SARS-CoV-2 infection induced fusion between somas and between neurites far away from somas. Fusion resulted in bridges of varying lengths exceeding hundreds of micrometers. The team observed the exchange of mitochondria and a fluorescent protein (mCardinal) through the fusion bridges.

Further, neurons transfected with GFP and p15 were observed for syncytia formation over seven days. Syncytia increased over time in the presence of p15, with the progressive incorporation of new cells. Finally, the researchers examined whether fusion impacted neuronal activity.

To this end, differentiated neurons were fused using p15, and fusion was visualized using a fluorescent indicator sensitive to calcium ions. Neurons expressing mCherry and empty vector had spontaneous activity. Most fused neurons (90%) showed synchronized neuronal activity, whereas the remaining showed complete loss of neuronal activity.

Cells without activity were those that fused tightly at the level of somas. All neurons fused with glia had lost activity. The frequency of the neuronal activity was unaltered, regardless of the synchronicity of fused neurons. The team also observed increased intracellular calcium ion levels within the bridges.

Conclusions

The findings demonstrated that virus-infected neurons or those expressing viral fusogens could fuse with adjacent neurons and glia, leading to changes in neuronal communication and compromising neuronal activity. Neuronal fusion by SARS-CoV-2 depends on hACE2 expression and, possibly, other accessory factors.

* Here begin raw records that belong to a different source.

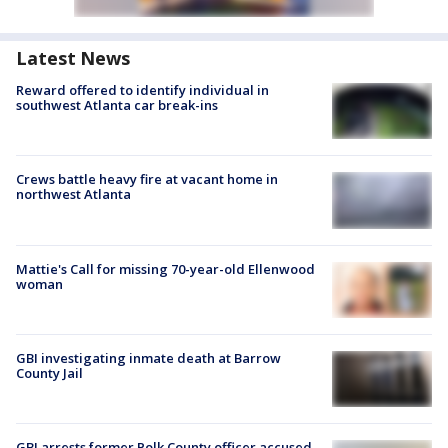
Latest News
Reward offered to identify individual in
southwest Atlanta car break-ins
Crews battle heavy fire at vacant home in
northwest Atlanta
Mattie's Call for missing 70-year-old Ellenwood
woman
GBI investigating inmate death at Barrow
County Jail
GBI arrests former Polk County officer accused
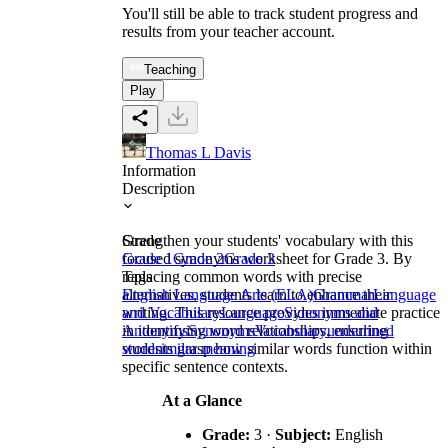
You'll still be able to track student progress and
results from your teacher account.
Teaching
Play
Thomas L Davis
Information
Description
Strengthen your students' vocabulary with this
Grade
focused synonyms worksheet for Grade 3. By
Grade 1
Grade 2
Grade 3
replacing common words with precise
Tags
alternatives, students learn to enhance their
English Language Arts (ELA)
Grammar
Language
writing. This resource provides immediate practice
and Vocabulary
Language
Synonyms and
in identifying word relationships, ensuring
Antonyms
Synonyms
Vocabulary
underlined
students grasp how similar words function within
word
similar meaning
specific sentence contexts.
At a Glance
Grade:
3 ·
Subject:
English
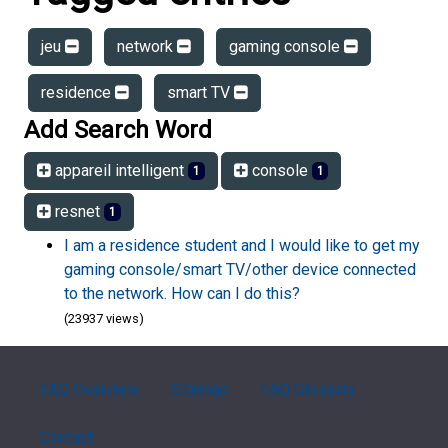
jeu
network
gaming console
residence
smart TV
Add Search Word
appareil intelligent
console
1
1
resnet
1
I am a residence student and I would like to get my
gaming console/smart TV/other device connected
to the network. How can I do this?
(23937 views)
FAQ Overview
Sitemap
FAQ Glossary
Contact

Fusion also resulted in the exchange of large molecules and organelles. Moreover, fused neurons were viable but with altered function and circuitry. Most existing SARS-CoV-2 vaccines, including BNT162b2, ChAdOx1, mRNA-1273, and Ad26.COV2.S are based on spike expression in host cells to elicit the immune response.

These vaccines encode the full-length spike with two mutations stabilizing the prefusion conformation and inactivating their fusogenicity. The researchers used the same version of the inactive spike in the current investigation, which failed to trigger fusion.

The findings suggest that considering the fusogenic potential will be crucial in designing future SARS-CoV-2 vaccines.